6. Hang out with younger people.

Babies, children, teens and people in their 20s almost always teach me to appreciate something I may have lost sight of. These friendships are a two-way street; I find myself mentoring younger people all the time. My family gatherings are attended by senior citizens and babies alike; I try to spend time with people of every age group at those events. It’s a richer and more fun experience than spending time with just one age group.

7. Exercise 20 minutes each day.

A vigorous, 20-minute bout of daily exercise is easy to squeeze in, won’t lead to overtraining or overuse injuries, and will keep your fitness levels high. Team sports are great, but it’s hard to organize a daily get-together.
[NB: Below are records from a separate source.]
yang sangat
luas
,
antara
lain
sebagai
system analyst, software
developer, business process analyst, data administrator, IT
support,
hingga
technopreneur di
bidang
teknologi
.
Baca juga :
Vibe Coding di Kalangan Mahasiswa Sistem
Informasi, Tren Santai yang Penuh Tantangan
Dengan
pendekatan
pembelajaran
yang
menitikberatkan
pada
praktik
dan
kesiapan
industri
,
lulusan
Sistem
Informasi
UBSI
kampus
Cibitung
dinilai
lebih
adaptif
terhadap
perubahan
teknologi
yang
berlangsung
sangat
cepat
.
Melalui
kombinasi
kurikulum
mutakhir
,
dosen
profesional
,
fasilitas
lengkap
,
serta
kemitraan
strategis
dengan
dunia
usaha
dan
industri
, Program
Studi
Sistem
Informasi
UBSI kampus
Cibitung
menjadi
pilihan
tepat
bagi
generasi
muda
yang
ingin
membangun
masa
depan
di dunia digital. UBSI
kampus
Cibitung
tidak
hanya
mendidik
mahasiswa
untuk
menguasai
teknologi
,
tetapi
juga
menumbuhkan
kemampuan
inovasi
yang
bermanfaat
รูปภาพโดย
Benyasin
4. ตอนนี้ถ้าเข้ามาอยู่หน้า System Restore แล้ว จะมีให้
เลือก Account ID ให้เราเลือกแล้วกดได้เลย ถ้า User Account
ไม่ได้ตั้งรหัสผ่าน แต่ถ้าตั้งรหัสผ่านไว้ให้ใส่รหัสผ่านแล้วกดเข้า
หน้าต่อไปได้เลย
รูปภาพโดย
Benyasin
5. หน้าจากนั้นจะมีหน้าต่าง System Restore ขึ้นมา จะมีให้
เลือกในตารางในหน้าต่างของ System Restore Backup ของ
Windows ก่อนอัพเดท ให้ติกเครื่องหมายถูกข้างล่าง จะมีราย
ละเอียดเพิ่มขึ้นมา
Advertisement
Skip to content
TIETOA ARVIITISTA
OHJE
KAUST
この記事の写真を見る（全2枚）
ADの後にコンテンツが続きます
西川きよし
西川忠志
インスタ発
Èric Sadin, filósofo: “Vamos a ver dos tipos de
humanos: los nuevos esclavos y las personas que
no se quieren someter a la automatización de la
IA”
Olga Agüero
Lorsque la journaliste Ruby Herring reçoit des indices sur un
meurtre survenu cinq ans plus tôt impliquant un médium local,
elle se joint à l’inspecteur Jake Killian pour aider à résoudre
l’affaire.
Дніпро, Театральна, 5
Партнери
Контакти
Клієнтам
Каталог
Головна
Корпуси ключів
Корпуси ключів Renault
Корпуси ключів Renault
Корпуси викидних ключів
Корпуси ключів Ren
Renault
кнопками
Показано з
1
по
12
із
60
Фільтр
High velocity sports like soccer and basketball inevitably lead to injuries. I do a Power 20 workout every weekday and no exercise at all on the weekends (except playing games). Full disclosure: this is an app I’ve built, and it’s totally awesome.

8. Avoid negative people.

Negativity is contagious, so stay away. Just one negative person in your life will materially impact your well being by posting rage-bait online, by constantly complaining about their lives, speaking badly about others, showing little empathy for those in need, and by finding creative ways to drag you down into their darkness. Severely limit your time and interactions with these people.